Like in the ancient Greece, the Pentathlon will be held in 5 disciplines. That means within 14 days the participants will have to crunch 5 different projects, all of them for a period of 5 days. That said, you can easily see that some projects will have to be crunched at the same time.

Each team that would like to participate has to sigh up : http://www.seti-germany.de/boinc_pentathlon/anmeldung.php?&lang=en until *April the 27. th 2013*. Like in the last year the favourites in the different disciplines can be chosen by every team on their own. The project that gaines the most voices will be crunched.
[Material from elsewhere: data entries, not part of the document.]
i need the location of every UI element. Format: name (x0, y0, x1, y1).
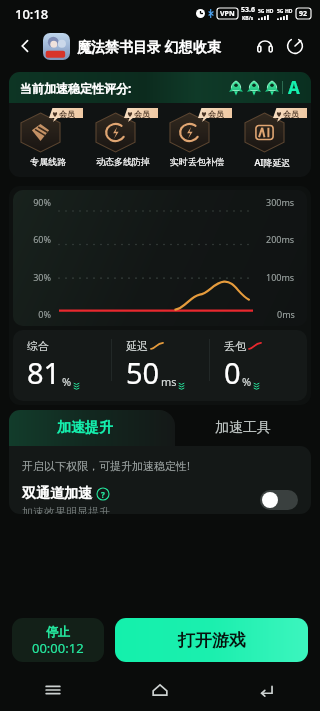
staticText: 53.6 (241, 5, 255, 15)
staticText: 动态多线防掉 (96, 156, 150, 167)
staticText: HD (285, 8, 293, 15)
staticText: 92 (299, 9, 308, 19)
button[interactable]: Back (10, 31, 40, 61)
staticText: 30% (25, 271, 51, 283)
staticText: A (288, 76, 300, 99)
button[interactable]: Back (213, 669, 320, 711)
staticText: 加速工具 (215, 419, 271, 437)
staticText: 魔法禁书目录 幻想收束 (77, 37, 250, 56)
button[interactable]: 加速工具 (175, 410, 311, 446)
staticText: 开启以下权限，可提升加速稳定性! (22, 458, 190, 473)
staticText: VPN (220, 9, 235, 19)
button[interactable]: 加速提升 (9, 410, 175, 446)
button[interactable]: Headphones (250, 31, 280, 61)
staticText: 加速提升 (57, 419, 113, 437)
staticText: 100ms (266, 271, 295, 283)
staticText: ms (161, 374, 177, 389)
button[interactable]: Power (280, 31, 310, 61)
staticText: 当前加速稳定性评分: (20, 80, 132, 96)
staticText: 丢包 (224, 339, 246, 353)
staticText: 60% (25, 233, 51, 245)
staticText: 延迟 (126, 339, 148, 353)
staticText: 会员 (134, 109, 150, 119)
button[interactable] (96, 113, 135, 152)
staticText: 50 (126, 353, 160, 392)
staticText: ? (101, 489, 105, 500)
staticText: 会员 (208, 109, 224, 119)
staticText: 10:18 (15, 5, 49, 23)
staticText: 实时丢包补偿 (170, 156, 224, 167)
staticText: % (62, 374, 72, 389)
staticText: 0% (25, 308, 51, 320)
staticText: 停止 (46, 624, 70, 639)
staticText: 综合 (27, 339, 49, 353)
staticText: 双通道加速 (22, 485, 92, 503)
staticText: 专属线路 (30, 156, 66, 167)
button[interactable] (170, 113, 209, 152)
staticText: AI降延迟 (254, 156, 291, 168)
staticText: % (242, 374, 252, 389)
staticText: 会员 (283, 109, 299, 119)
staticText: 0ms (277, 308, 295, 320)
staticText: 打开游戏 (178, 630, 246, 651)
staticText: 0 (224, 353, 241, 392)
staticText: 加速效果明显提升 (22, 505, 110, 514)
button[interactable]: Recents (0, 669, 106, 711)
staticText: 会员 (59, 109, 75, 119)
staticText: 5G (277, 8, 284, 15)
staticText: 00:00:12 (32, 639, 84, 657)
button[interactable]: 打开游戏 (115, 618, 308, 662)
button[interactable]: 双通道加速 (22, 485, 298, 514)
staticText: 81 (27, 353, 61, 392)
button[interactable]: 停止 (12, 618, 104, 662)
button[interactable] (21, 113, 60, 152)
button[interactable]: Toggle dual channel (260, 490, 298, 510)
staticText: 200ms (266, 233, 295, 245)
button[interactable] (245, 113, 284, 152)
staticText: HD (266, 8, 274, 15)
staticText: 90% (25, 196, 51, 208)
staticText: 5G (258, 8, 265, 15)
staticText: KB/s (242, 15, 254, 22)
button[interactable]: Home (106, 669, 213, 711)
staticText: 300ms (266, 196, 295, 208)
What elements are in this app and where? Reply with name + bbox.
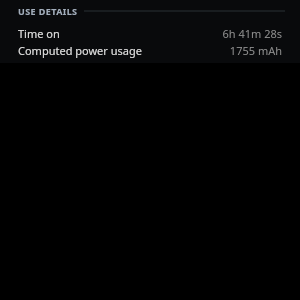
staticText: 6h 41m 28s xyxy=(222,26,282,41)
staticText: Time on xyxy=(18,26,60,41)
staticText: Computed power usage xyxy=(18,43,142,58)
button[interactable]: Time on xyxy=(0,26,300,41)
button[interactable]: Computed power usage xyxy=(0,43,300,58)
staticText: USE DETAILS xyxy=(18,5,78,17)
staticText: 1755 mAh xyxy=(229,43,282,58)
A list of the projects that can be chosen from can be found here : http://www.seti-germany.de/boinc_pentathlon/25_en_Disciplines.html , but you can also suggest other projects. (But before suggesting other projects, please check if the project and/or their servers would be able to withstand the combined BOINC forces. We do not want to bring any project server down.)

More information can be found here : http://www.seti-germany.de/boinc_pentathlon/22_en_Welcome.html

*NEW RULES 2013 :*

*1. All disciplines are now 5 days announced before the start (no more than 1 week)
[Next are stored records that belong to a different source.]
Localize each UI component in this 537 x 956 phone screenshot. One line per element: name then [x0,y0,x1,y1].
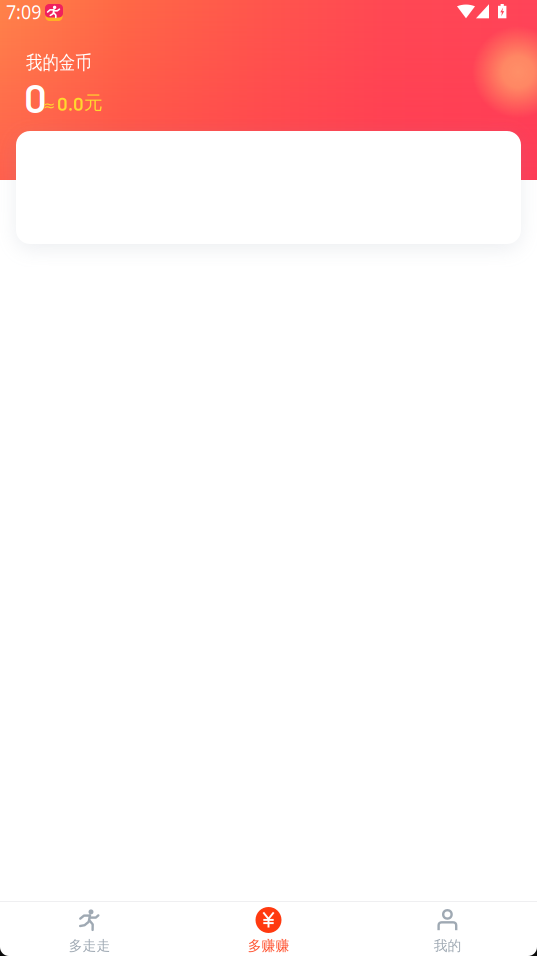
staticText: 0.0元 [57,91,103,114]
button[interactable]: 多走走 [0,902,179,956]
button[interactable]: 多赚赚 [179,902,358,956]
staticText: 我的金币 [26,51,106,76]
button[interactable]: 我的 [358,902,537,956]
staticText: 我的 [432,936,464,956]
staticText: 0 [24,73,47,121]
staticText: 多走走 [66,936,114,956]
staticText: 7:09 [6,0,48,27]
staticText: ≈ [43,97,55,114]
staticText: 多赚赚 [244,936,292,956]
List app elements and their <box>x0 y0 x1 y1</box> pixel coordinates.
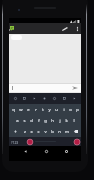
staticText: f <box>38 118 40 124</box>
button[interactable]: u <box>53 104 60 115</box>
staticText: h <box>51 118 54 124</box>
staticText: p <box>76 107 79 113</box>
button[interactable]: Keyboard tool <box>39 93 49 104</box>
staticText: e <box>27 107 30 113</box>
button[interactable]: q <box>9 104 17 115</box>
staticText: c <box>37 129 40 135</box>
button[interactable]: i <box>60 104 67 115</box>
staticText: m <box>65 129 69 135</box>
button[interactable]: j <box>56 115 63 126</box>
button[interactable]: o <box>67 104 74 115</box>
button[interactable]: Compose <box>59 23 70 34</box>
button[interactable]: x <box>28 126 35 137</box>
staticText: u <box>55 107 58 113</box>
button[interactable]: l <box>70 115 77 126</box>
staticText: v <box>44 129 47 135</box>
button[interactable]: Keyboard tool <box>49 93 59 104</box>
staticText: z <box>24 129 26 135</box>
button[interactable]: Shift <box>9 126 21 137</box>
button[interactable]: c <box>35 126 42 137</box>
button[interactable]: Send <box>69 84 80 92</box>
button[interactable]: Recents <box>62 147 71 156</box>
staticText: q <box>12 107 15 113</box>
button[interactable]: s <box>21 115 28 126</box>
staticText: d <box>30 118 33 124</box>
button[interactable]: z <box>21 126 28 137</box>
staticText: g <box>44 118 47 124</box>
button[interactable]: v <box>42 126 49 137</box>
button[interactable]: Keyboard tool <box>20 93 29 104</box>
button[interactable]: Backspace <box>70 126 81 137</box>
staticText: i <box>63 107 65 113</box>
button[interactable]: d <box>28 115 35 126</box>
button[interactable]: y <box>46 104 53 115</box>
button[interactable]: Send <box>74 139 80 145</box>
button[interactable]: t <box>39 104 46 115</box>
staticText: k <box>65 118 68 124</box>
button[interactable]: f <box>35 115 42 126</box>
staticText: n <box>58 129 61 135</box>
button[interactable]: k <box>63 115 70 126</box>
button[interactable]: Keyboard tool <box>29 93 39 104</box>
button[interactable]: n <box>56 126 63 137</box>
staticText: y <box>48 107 51 113</box>
staticText: t <box>42 107 44 113</box>
staticText: w <box>19 107 23 113</box>
staticText: a <box>16 118 19 124</box>
staticText: b <box>51 129 54 135</box>
staticText: o <box>69 107 72 113</box>
button[interactable]: e <box>25 104 32 115</box>
staticText: r <box>35 107 37 113</box>
button[interactable]: a <box>14 115 21 126</box>
staticText: s <box>23 118 26 124</box>
button[interactable]: Keyboard tool <box>59 93 69 104</box>
button[interactable]: More options <box>73 23 82 34</box>
button[interactable]: h <box>49 115 56 126</box>
button[interactable]: Back <box>21 147 30 156</box>
button[interactable]: w <box>17 104 25 115</box>
button[interactable]: Voice input <box>27 139 33 145</box>
button[interactable]: m <box>63 126 70 137</box>
staticText: j <box>59 118 61 124</box>
button[interactable]: g <box>42 115 49 126</box>
button[interactable]: b <box>49 126 56 137</box>
staticText: x <box>30 129 33 135</box>
button[interactable] <box>11 35 22 40</box>
button[interactable]: Home <box>42 147 51 156</box>
button[interactable]: r <box>32 104 39 115</box>
staticText: l <box>73 118 75 124</box>
button[interactable]: p <box>74 104 81 115</box>
button[interactable]: Messages <box>9 23 18 34</box>
button[interactable]: Keyboard tool <box>11 93 20 104</box>
button[interactable]: Keyboard tool <box>69 93 79 104</box>
staticText: ?123 <box>11 140 19 145</box>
2. A of the five disciplines is a marathon discipline. It is calculated over the entire pentathlon (or until no longer work units available). The scoring is the same with the other disciplines.*


In the last year it was very exciting until the end.
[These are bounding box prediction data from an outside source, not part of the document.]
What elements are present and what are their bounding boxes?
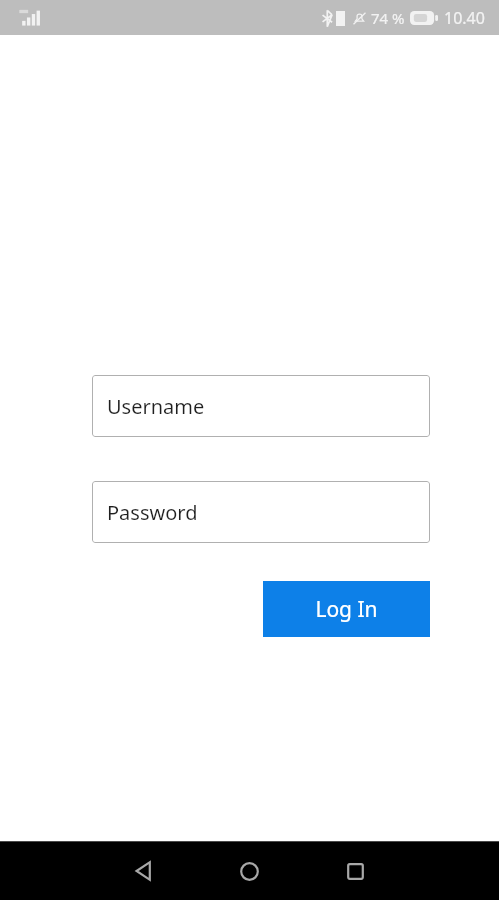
- button[interactable]: Home: [227, 849, 271, 893]
- button[interactable]: Recent apps: [333, 849, 377, 893]
- button[interactable]: Password: [92, 481, 430, 543]
- button[interactable]: Log In: [263, 581, 430, 637]
- staticText: Password: [107, 499, 198, 526]
- staticText: Username: [107, 393, 205, 420]
- staticText: Log In: [315, 595, 378, 624]
- button[interactable]: Back: [121, 849, 165, 893]
- staticText: 74 %: [371, 8, 405, 28]
- staticText: 10.40: [444, 7, 485, 29]
- button[interactable]: Username: [92, 375, 430, 437]
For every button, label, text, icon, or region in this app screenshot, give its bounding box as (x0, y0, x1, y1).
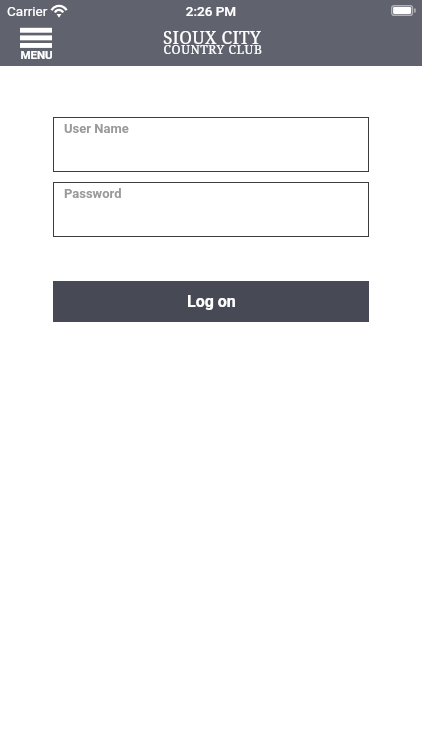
button[interactable]: User Name (53, 117, 369, 172)
button[interactable]: Menu (20, 26, 52, 59)
staticText: 2:26 PM (0, 3, 422, 19)
staticText: Password (64, 186, 122, 201)
staticText: SIOUX CITY (1, 26, 422, 49)
button[interactable]: Log on (53, 281, 369, 322)
staticText: Log on (187, 292, 236, 311)
button[interactable]: Password (53, 182, 369, 237)
staticText: User Name (64, 121, 129, 136)
staticText: Carrier (7, 3, 48, 19)
staticText: MENU (20, 48, 52, 61)
staticText: COUNTRY CLUB (2, 41, 422, 58)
  Many Greatings *SEARCHER*


----------



## [Ion] (Mar 17, 2013)

Thank you for welcoming us--let's see if Chicken Patty decides if he wants to join


----------



## SEARCHER (Mar 17, 2013)

*Hello*

 Good Morning and Hello [Ion],

I send you a very warm WELCOME by us and I hope a lot of your Teamcrunchers enjoy this Event by us. I wish you a very nice and sunny Weekend.

 Many Greatings SEARCHER


----------



## Peter1986C (Mar 17, 2013)

*Note:* The English version of Ibercivis is hosted at ibercivis.net, not at ibercivis.es; with other words the "rules" page you link to uses the wrong link for that project.

If this team is going to participate in the Pentathlon, I think I suggest we might crunch for:

I   |  (Will be anounced by the challenge admin 5 days ahead, my guess is that it is CPDN)
II  |  DistrRTGen
III |  Ibercivis
IV |  Either one of them, leaving the choice to the Team Captain (Chicken Patty)
V  |  NFS@home


----------



## SEARCHER (Mar 21, 2013)

*Hello*

 Good Morning and Hello Chevalr1c,

thank you for your Information and I give quick this Informations to my Team ADMIN.


 Greatings SEARCHER


----------



## Peter1986C (Mar 21, 2013)

_I habe geschrieben das_ als _wir teilnehmen, wir würden_ vielleicht _ rechnen für die Projecte der ich genannt habe. Es ist doch nicht warscheinlich, umdass der TPU Manschafft offiziell nur für World Community Grid rechnet (doch es gibt einige unoffizielle "TechPowerUp!" BOINC Manschäfften für andere Projekten). 
Meine Vorstellen waren hauptsächlich gerichtet an meiner Mitglieder, für im fall dass Chicken Patty "Ja" antwortet auf Ihrer Einladiung._ 

I stated that _if_ we participate we _might_ crunch for those projects. It depends on the team captain whether we will participate. I do not think it is likely though, because this team is WCG only (at least officially, there are unofficial "TechPowerUp!" teams participating in other projects).
My suggestions were mainly aimed at my teammates, just in case Chicken Patty says "yes".


----------



## Norton (Mar 21, 2013)

My preference would be to stick with WCG projects for now rather than hopping around on other projects that I'm not optimized for right now.

That said- If our captain and the Team are going in on this challenge I will give what I can 

My $0.02


----------



## SEARCHER (Mar 21, 2013)

*Hello*

 Hello to all,

please not Forget by *Discipline 4* you can Crunch for WCG :

*4.World Community Grid - CPU (Short Track Speed Skating):*

◦Drug Search for Leishmanaisis
◦FightAIDS@Home
◦GO Fight Against Malaria 
◦Human Proteome Folding - Phase 2
◦Say No to Schistosoma
◦The Clean Energy Project - Phase 2

 It´s up your Team you will crunch at this PENTATHLON, I wait and see.


 Many Greatings SEARCHER


----------